*REQUIRED ACTION*
Which lines below contain the word "with"? Copy each one.

Extracted data entries:
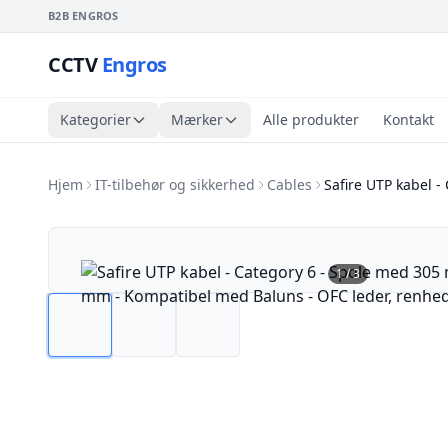
B2B ENGROS
CCTV
Engros
Kategorier
Mærker
Alle produkter
Kontakt
Hjem
IT-tilbehør og sikkerhed
Cables
Safire UTP kabel -
1
/
3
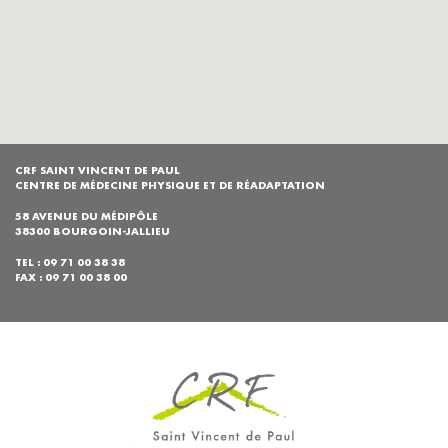
CRF SAINT VINCENT DE PAUL
CENTRE DE MÉDECINE PHYSIQUE ET DE RÉADAPTATION
58 AVENUE DU MÉDIPÔLE
38300 BOURGOIN-JALLIEU
TEL : 09 71 00 38 38
FAX : 09 71 00 38 00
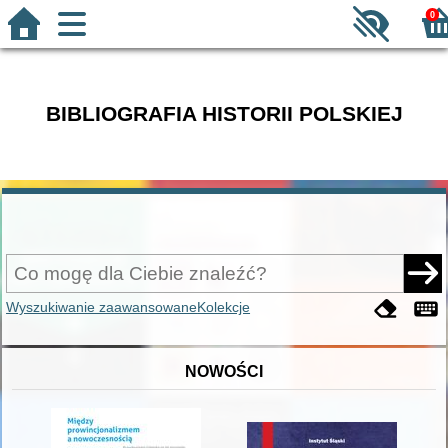
0
BIBLIOGRAFIA HISTORII POLSKIEJ
Wyszukiwanie zaawansowane
Kolekcje
NOWOŚCI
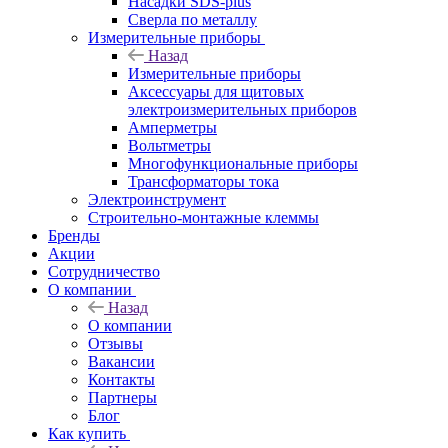
Насадки SDS-plus
Сверла по металлу
Измерительные приборы
Назад
Измерительные приборы
Аксессуары для щитовых
электроизмерительных приборов
Амперметры
Вольтметры
Многофункциональные приборы
Трансформаторы тока
Электроинструмент
Строительно-монтажные клеммы
Бренды
Акции
Сотрудничество
О компании
Назад
О компании
Отзывы
Вакансии
Контакты
Партнеры
Блог
Как купить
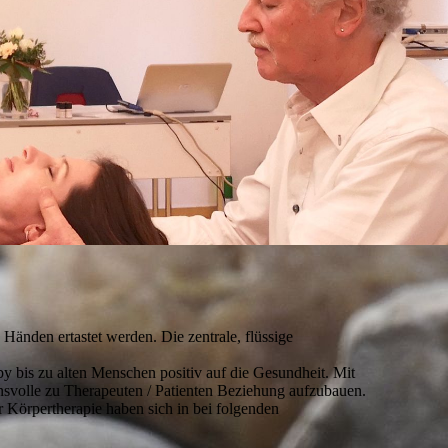
änden ertastet werden. Die zentrale, flüssige
 bis zu alten Menschen positiv auf die Gesundheit. Mit
uensvolle zu Therapeuten / Patienten Beziehung aufzubauen.
r Körpertherapie haben sich in bei folgenden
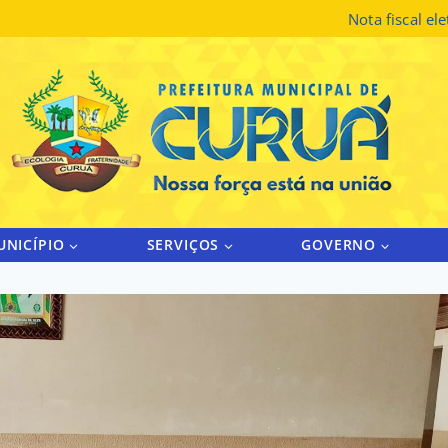
Nota fiscal el
UNICÍPIO
SERVIÇOS
GOVERNO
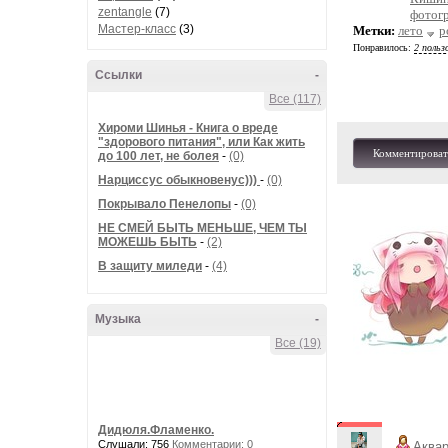
zentangle
(7)
фотог
Мастер-класс
(3)
Метки:
лето
р
Понравилось:
2 польз
Ссылки
-
Все (117)
Хироми Шинья - Книга о вреде
"здорового питания", или Как жить
Комментироват
до 100 лет, не болея
-
(0)
Нарциссус обыкновенус)))
-
(0)
Покрывало Пенелопы
-
(0)
НЕ СМЕЙ БЫТЬ МЕНЬШЕ, ЧЕМ ТЫ
МОЖЕШЬ БЫТЬ
-
(2)
В защиту миледи
-
(4)
Музыка
-
Все (19)
Дидюля.Фламенко.
Слушали: 756
Комментарии: 0
Аква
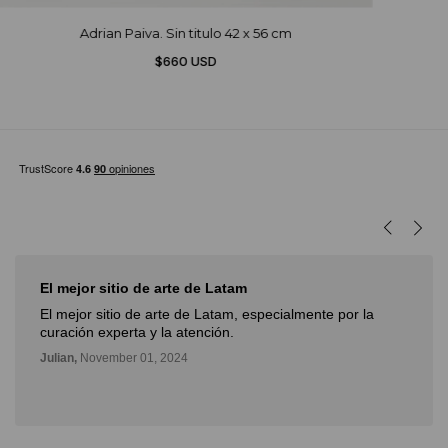
Adrian Paiva. Sin titulo 42 x 56 cm
$660 USD
I had an excellent experience with…
I had an excellent experience with Diderot Art when
purchasing an important painting. I received great advice,
and the delivery of the artwork to my home was
outstanding.
Daniel,
November 05, 2024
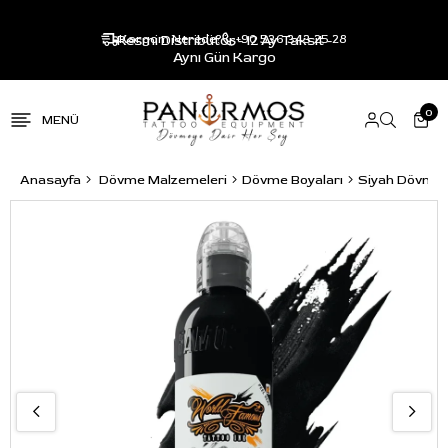
Resmi Distribütör - 12 Ay Taksit -
Kargom Nerede?
+90 536 343 25 28
Aynı Gün Kargo
0
Anasayfa
Dövme Malzemeleri
Dövme Boyaları
Siyah Dövme 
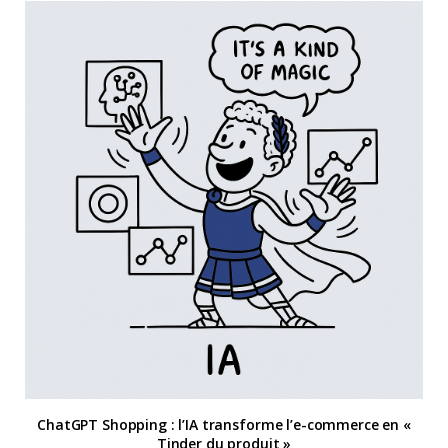
ChatGPT Shopping : l’IA transforme l’e-commerce en «
Tinder du produit »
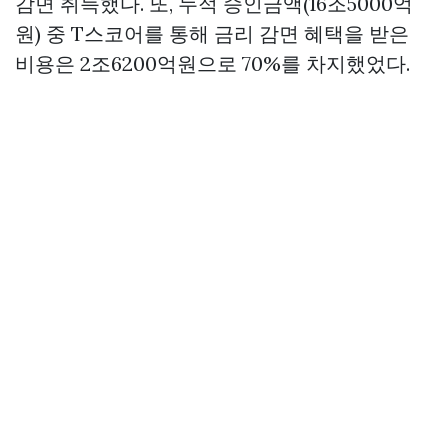
감면 취득했다. 또, 누적 승인금액(16조5000억
원) 중 T스코어를 통해 금리 감면 혜택을 받은
비용은 2조6200억원으로 70%를 차지했었다.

*EXERCISE RESPONSE*
I had an excellent experience with…
I had an excellent experience with Diderot Art when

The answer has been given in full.